Appendisitis akut sering tampil dengan gejala
khas yang didasari oleh radang mendadak umbai cacing yang memberikan tanda
setempat, disertai maupun tidak disertai rangsang peritonieum lokal. Gajala appendisitis
akut talah nyeri samar-samar dan tumpul yang merupakan nyeri viseral didaerah
epigastriumdisekitar umbilikus. Keluhan ini sering disertai mual dan kadang
muntah. Umumnya nafsu makan menurun. Dalam beberapa jam nyeri akan berpindah ketitik
mcBurney. Disini nyeri dirasakan lebih tajam dan lebih jelas letaknya sehingga
merupakan nyeri somatik setempat (Haile., 2003).
2 Appendisitis
kronik
Diagnosis appendisitis kronis baru dapat ditegakkan
jika ditemukan adanya riwayat nyeri perut kanan bawah lebih dari 2 minggu,
radang kronik apendiks secara makroskopik dan mikroskopik. Kriteria mikroskopik
apendisitis kronik adalah fibrosis menyeluruh dinding apendiks, sumbatan
parsial atau total lumen apendiks, adanya jaringan parut dan ulkus lama
dimukosa , dan adanyasel inflamasi kronik. Insiden appendisitis kronik antara
1-5% (Sjamsuhidayat., 2005).
Metode bedah
1 Metode open
Pada operasi terbuka, pengangkatan usus buntu
dilakukan dengan membuat sayatan sepanjang kurang lebih 5 - 10 cm di perut
kanan bawah, melalui sayatan tersebut usus buntu dipotong lalu dibuang.
2
Metode laparoscopic
Bedah metode laparoscopic telah sangat dikenal hampir setiap spesialisasi bedah.
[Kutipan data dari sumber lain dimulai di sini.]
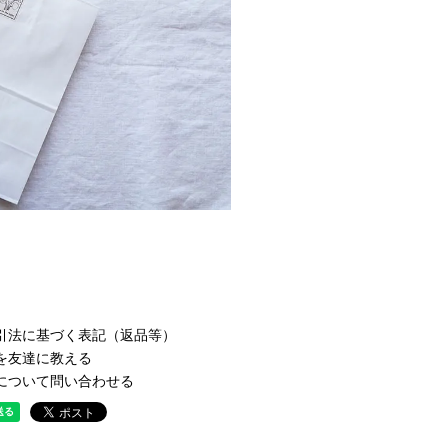
引法に基づく表記（返品等）
を友達に教える
について問い合わせる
Percobaan laparoscopic pertama dilakukan oleh Dr George Kelling pada tahun
1901 pada seekor anjing. Dia menggunakan cystoscope
untuk mengintip ke dalam perut anjing setelah pertama insufflating rongga peritoneal
dengan udara. Sejak saat itu, bedah laparoscopic
telah berkembang di hampir semua cabang bedah untuk prosedur bedah yang paling
kompleks pada kasus tertentu. Bedah laparoscopic
appendisitis adalah salah satu prosedur yang mengalami peningkatan popularitas
sejak awalnya dilaporkan oleh SEMM pada tahun 1983. Beberapa penelitian telah
menunjukkan keuntungan dari bedah laparoscopic
dalam hal waktu perawatan di Rumah Sakit menjadi lebih singkat, pemulihan pasca
operasi yang cepat, dan kontrol nyeri yang lebih baik. Namun, ada kekhawatiran
tentang risiko komplikasi infeksi, khususnya pengembangan abses intraabdominal
dan infeksi luka superficial. Risiko ini meningkat secara signifikan pada kasus
apendisitis perforasi (Khan MN., 2007).